AGS brain tolerates OGD better than rat regardless of hibernation state or season. Cell death was measured from LDH released into the perfusion fluid in acute hippocampal slices from rat and euthermic AGS during the summer season (seAGS), during hibernation torpor (hAGS) and during early arousal (4 h ibeAGS) and late arousal (20 h ibeAGS), 4 and 20 h after initial handling to induce arousal. (A) LDH in perfusates increased in rat hippocampal slices exposed to OGD (rat, OGD), but not in rat slices exposed to artificial cerebral spinal fluid (aCSF) (rat, aCSF), nor in slices harvested from summer euthermic AGS and exposed to aCSF (seAGS, aCSF). A small amount of cell death is noted in slices collected from seAGS and exposed to OGD (seAGS, OGD). *p < 0.05 rat aCSF vs. rat OGD, ⁺p < 0.05 rat OGD vs. seAGS OGD, ^#p < 0.05 seAGS aCSF vs. seAGS OGD. (B) As a positive control TritonX increased LDH release in seAGS slices (*p < 0.05 0.1% TritonX vs. aCSF). (C) AGS hippocampal slices are most vulnerable to OGD when collected from AGS 20 h into an interbout arousal (20 h ibeAGS).
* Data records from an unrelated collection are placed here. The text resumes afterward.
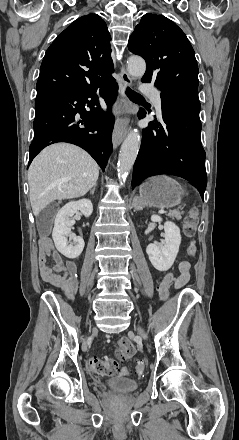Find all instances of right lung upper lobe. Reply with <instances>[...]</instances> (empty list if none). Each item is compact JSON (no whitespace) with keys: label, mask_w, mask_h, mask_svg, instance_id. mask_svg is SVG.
Instances as JSON below:
<instances>
[{"label":"right lung upper lobe","mask_w":239,"mask_h":440,"mask_svg":"<svg viewBox=\"0 0 239 440\" xmlns=\"http://www.w3.org/2000/svg\"><path fill=\"white\" fill-rule=\"evenodd\" d=\"M110 40L107 25L97 14L75 20L46 51L37 93L87 88L111 77Z\"/></svg>","instance_id":"1"}]
</instances>
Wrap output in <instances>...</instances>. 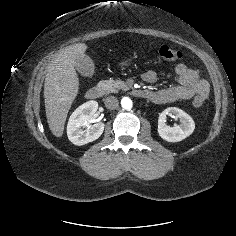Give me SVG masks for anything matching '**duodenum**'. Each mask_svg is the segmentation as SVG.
<instances>
[{
  "instance_id": "obj_1",
  "label": "duodenum",
  "mask_w": 236,
  "mask_h": 236,
  "mask_svg": "<svg viewBox=\"0 0 236 236\" xmlns=\"http://www.w3.org/2000/svg\"><path fill=\"white\" fill-rule=\"evenodd\" d=\"M104 92V88L103 86H94L91 87L87 90L86 92V98L88 100H96L98 98H100L102 96ZM131 92L138 95V96H146L147 91L143 90V89H131Z\"/></svg>"
}]
</instances>
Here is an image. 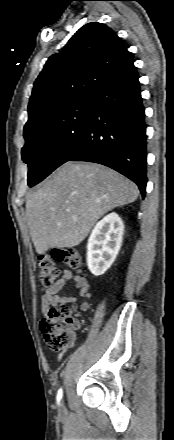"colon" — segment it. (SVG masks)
I'll return each mask as SVG.
<instances>
[{
  "label": "colon",
  "mask_w": 174,
  "mask_h": 440,
  "mask_svg": "<svg viewBox=\"0 0 174 440\" xmlns=\"http://www.w3.org/2000/svg\"><path fill=\"white\" fill-rule=\"evenodd\" d=\"M56 262H64L71 269L80 271L82 259L80 253L73 248H55L38 257L40 268L39 277L43 286H51L58 278ZM72 309L63 306L51 309L46 318L40 323L46 345L55 350L62 351L70 348L75 340V323L71 317Z\"/></svg>",
  "instance_id": "colon-1"
}]
</instances>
Insert shows the sum of LDH in perfusates collected 15–210 min from onset of OGD. *p < 0.05 seAGS vs. 20 h ibeAGS, ⁺p < 0.05 4 h ibeAGS vs. 20 h ibeAGS, ^#p < 0.05 hAGS vs. 20 h ibeAGS, t-test with Bonferroni correction. (D) Exposure of slices from the same groups of animals as in (C) to aCSF has no effect on LDH release. Gray bar indicates 30 min treatment period. Data shown are means ± SEM, n = 4 slices in B, 25–30 slices per treatment in (A, C, D). The novel microperfusion method, an improvement over previous use of propidium iodide as an indicator of cell death, replicated results obtained with propidium iodide [Bhowmick et al. (20)].